Quantification evaluation of structural autograft versus morcellized fragments autograft in patients who underwent single‑level lumbar laminectomy
- Authors:
- Published online on: June 3, 2020 https://doi.org/10.3892/etm.2020.8831
- Pages: 1803-1807
Abstract
Introduction
Spinal fusion is a surgical procedure used to treat several types of spinal disease, including spinal disc herniation, spondylolisthesis and spinal stenosis (1), which is extensively performed worldwide. The number of lumbar spinal fusion surgeries approximately quadrupled between 1992-2013 in the United States, which led to a significant increase in medical care enrollees, from 0.3-1.1 per 1,000(2). A previous study reported that spinal fusion surgery accounts for the highest total aggregate hospital costs compared with any other surgical procedure performed in the United States medical care institution, accounting for $12.8 billion in 2011(3). With the increase in the aging population and the prevalence of degenerative spinal diseases, the number of spinal surgeries are predicted to continue increasing.

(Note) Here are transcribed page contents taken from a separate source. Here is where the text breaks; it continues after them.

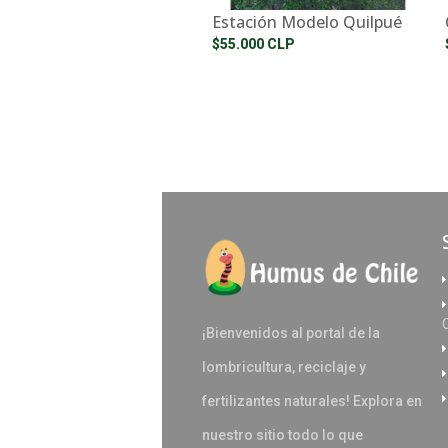
Estación Modelo Quilpué
$55.000 CLP
¡Bienvenidos al portal de la
lombricultura, reciclaje y
fertilizantes naturales! Explora en
nuestro sitio todo lo que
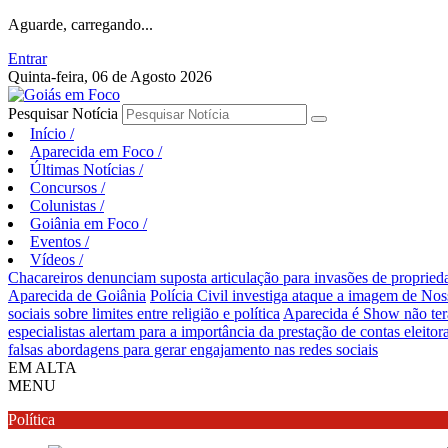
Aguarde, carregando...
Entrar
Quinta-feira, 06 de Agosto 2026
Pesquisar Notícia
Início
/
Aparecida em Foco
/
Últimas Notícias
/
Concursos
/
Colunistas
/
Goiânia em Foco
/
Eventos
/
Vídeos
/
Chacareiros denunciam suposta articulação para invasões de proprie
Aparecida de Goiânia
Polícia Civil investiga ataque a imagem de Nos
sociais sobre limites entre religião e política
Aparecida é Show não ter
especialistas alertam para a importância da prestação de contas eleitora
falsas abordagens para gerar engajamento nas redes sociais
EM ALTA
MENU
Política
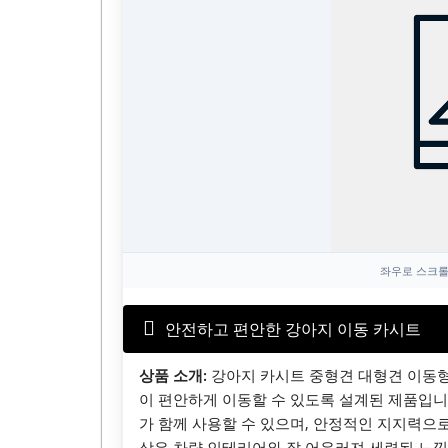
좌우로 스크롤
안전하고 편안한 강아지 이동 카시트
상품 소개:
강아지 카시트 중형견 대형견 이동형
이 편안하게 이동할 수 있도록 설계된 제품입니
가 함께 사용할 수 있으며, 안정적인 지지력으
상은 차량 인테리어와 잘 어우러져 세련된 느낌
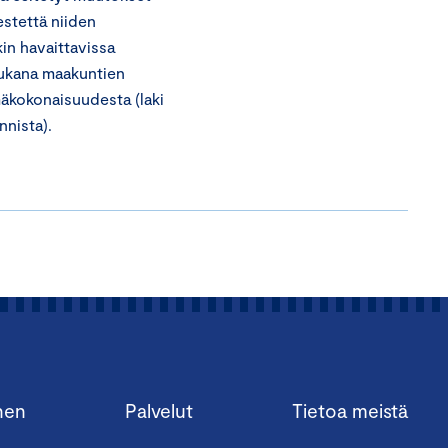
stettä niiden
in havaittavissa
 mukana maakuntien
lmäkokonaisuudesta (laki
nnista).
nen
Palvelut
Tietoa meistä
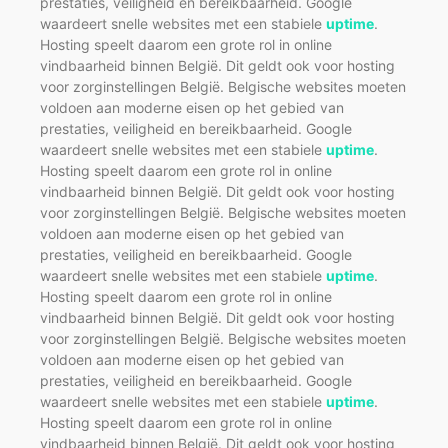
prestaties, veiligheid en bereikbaarheid. Google
waardeert snelle websites met een stabiele
uptime
.
Hosting speelt daarom een grote rol in online
vindbaarheid binnen België. Dit geldt ook voor hosting
voor zorginstellingen België. Belgische websites moeten
voldoen aan moderne eisen op het gebied van
prestaties, veiligheid en bereikbaarheid. Google
waardeert snelle websites met een stabiele
uptime
.
Hosting speelt daarom een grote rol in online
vindbaarheid binnen België. Dit geldt ook voor hosting
voor zorginstellingen België. Belgische websites moeten
voldoen aan moderne eisen op het gebied van
prestaties, veiligheid en bereikbaarheid. Google
waardeert snelle websites met een stabiele
uptime
.
Hosting speelt daarom een grote rol in online
vindbaarheid binnen België. Dit geldt ook voor hosting
voor zorginstellingen België. Belgische websites moeten
voldoen aan moderne eisen op het gebied van
prestaties, veiligheid en bereikbaarheid. Google
waardeert snelle websites met een stabiele
uptime
.
Hosting speelt daarom een grote rol in online
vindbaarheid binnen België. Dit geldt ook voor hosting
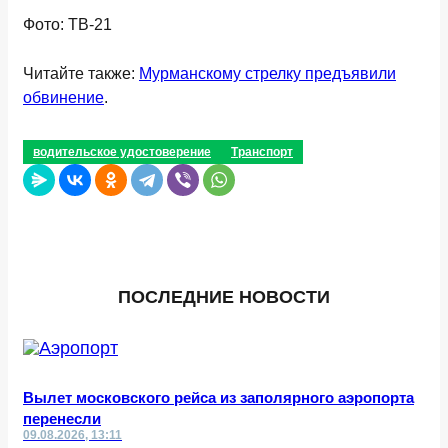
Фото: ТВ-21
Читайте также:
Мурманскому стрелку предъявили
обвинение
.
водительское удостоверение
Транспорт
ПОСЛЕДНИЕ НОВОСТИ
Вылет московского рейса из заполярного аэропорта
перенесли
09.08.2026, 13:11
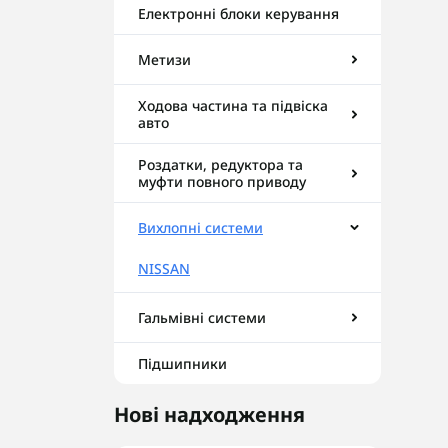
Електронні блоки керування
Метизи
Ходова частина та підвіска
авто
Роздатки, редуктора та
муфти повного приводу
Вихлопні системи
NISSAN
Гальмівні системи
Підшипники
Нові надходження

Of the different types of spinal fusion techniques, posterolateral fusion (PLIF) with autogenous bone graft is considered the gold standard for lumbar spinal fusion (4).

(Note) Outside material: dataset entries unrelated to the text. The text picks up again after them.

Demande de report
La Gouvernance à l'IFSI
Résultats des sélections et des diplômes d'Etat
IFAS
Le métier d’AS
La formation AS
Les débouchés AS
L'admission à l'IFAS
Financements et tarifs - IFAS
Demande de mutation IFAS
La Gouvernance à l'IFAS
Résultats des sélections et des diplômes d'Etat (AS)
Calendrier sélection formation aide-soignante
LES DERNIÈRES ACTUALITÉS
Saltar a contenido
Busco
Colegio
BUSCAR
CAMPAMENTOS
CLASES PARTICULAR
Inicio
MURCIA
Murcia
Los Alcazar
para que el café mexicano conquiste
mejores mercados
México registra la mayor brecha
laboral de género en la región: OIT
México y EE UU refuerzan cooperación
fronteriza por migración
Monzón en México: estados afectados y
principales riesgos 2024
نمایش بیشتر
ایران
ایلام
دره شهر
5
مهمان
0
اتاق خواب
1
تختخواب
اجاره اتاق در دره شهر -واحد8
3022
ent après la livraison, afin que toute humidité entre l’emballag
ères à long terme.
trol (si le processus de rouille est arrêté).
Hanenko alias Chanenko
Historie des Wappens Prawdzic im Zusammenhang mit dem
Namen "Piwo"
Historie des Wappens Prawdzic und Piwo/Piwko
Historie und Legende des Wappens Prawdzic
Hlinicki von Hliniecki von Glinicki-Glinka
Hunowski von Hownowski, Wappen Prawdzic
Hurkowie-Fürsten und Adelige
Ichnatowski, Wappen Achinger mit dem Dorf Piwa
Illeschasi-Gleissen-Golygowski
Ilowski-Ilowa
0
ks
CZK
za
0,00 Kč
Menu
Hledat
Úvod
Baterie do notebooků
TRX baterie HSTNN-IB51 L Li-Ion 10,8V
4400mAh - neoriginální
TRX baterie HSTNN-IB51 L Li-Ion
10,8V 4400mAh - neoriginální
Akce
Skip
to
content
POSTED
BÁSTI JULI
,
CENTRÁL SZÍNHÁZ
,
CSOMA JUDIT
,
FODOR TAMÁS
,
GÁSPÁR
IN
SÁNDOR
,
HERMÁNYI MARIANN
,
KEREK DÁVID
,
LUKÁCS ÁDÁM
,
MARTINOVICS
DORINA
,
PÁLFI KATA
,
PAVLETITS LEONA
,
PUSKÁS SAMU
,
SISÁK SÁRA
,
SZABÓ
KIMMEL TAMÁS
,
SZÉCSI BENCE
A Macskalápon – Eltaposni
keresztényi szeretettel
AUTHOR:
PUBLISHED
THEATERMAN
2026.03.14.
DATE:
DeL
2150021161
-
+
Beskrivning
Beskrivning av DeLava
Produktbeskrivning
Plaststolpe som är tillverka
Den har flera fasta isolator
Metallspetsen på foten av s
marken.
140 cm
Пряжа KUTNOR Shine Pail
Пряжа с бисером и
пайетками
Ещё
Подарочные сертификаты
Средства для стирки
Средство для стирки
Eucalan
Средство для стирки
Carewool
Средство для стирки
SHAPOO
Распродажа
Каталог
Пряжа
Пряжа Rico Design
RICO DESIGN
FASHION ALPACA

Autogenous bone grafting has osteogenic, osteoinductive and osteoconductive properties (5). Furthermore, it is histocompatible, osteointegrative and does not pose the risk of disease transmission or immune rejection (6). Corticocancellous morcellized fragments and corticocancellous struts from the iliac crest or the laminar process (locally) are commonly used autologous grafts for PLIF (7). However, the fusion rates of these autologous grafts have not yet been fully investigated. Therefore, the present study aimed to prospectively compare the fusion rates and effectiveness of corticocancellous structural autograft and morcellized fragments autograft used in lumbar PLIF, for the treatment of patients with stenosis. The primary outcome measurements included the PLIF rate, radio density and dimensions of the PLIF mass on both sides, which were assessed using X-ray at 3, 6 and 12 months postoperatively. Changes in bilateral bone fusion bridges were assessed by CT according to the Lenke CT fusion measurement criteria (4). The present study suggested that corticocancellous structural autograft is more effective for earlier resorption and stabilization of patients undergoing PLIF, compared with that of the morcellized fragments autograft.
Patients and methods
Study design
The prospective study was designed to evaluate the radiological changes of bone fusion mass in 135 patients with degenerative lumbar stenosis, who underwent PLIF surgery between January 2013 and January 2016 in Honghui Hospital, Xi'an Jiaotong Unviersity, School of Medicine (Xi'an, China). The present study was approved by the Ethics Committee of Honghui Hospital (approval no. 201000919) and performed according to the 2010 CONSORT guidelines (http://www.consort-statement.org). Written informed consent was provided by all patients prior to the start of the study.
Inclusion and exclusion criteria
Patients with revision surgery (instrumental failure, including screw fixation, rods fixation or fusion failure), sagittal imbalance and scoliosis or patients with pulmonary comorbidity or severe cardiac complications were excluded from the present study. A total of 72 men and 63 women were recruited, with an age range of 50-80 years (mean age, 65.7 years) and the following up period is between January 2013 and January 2018 (24±2.1 months). All patients included in the present study underwent one segment PLIF with pedicle screw fixation. The patient demographics are presented in Table I.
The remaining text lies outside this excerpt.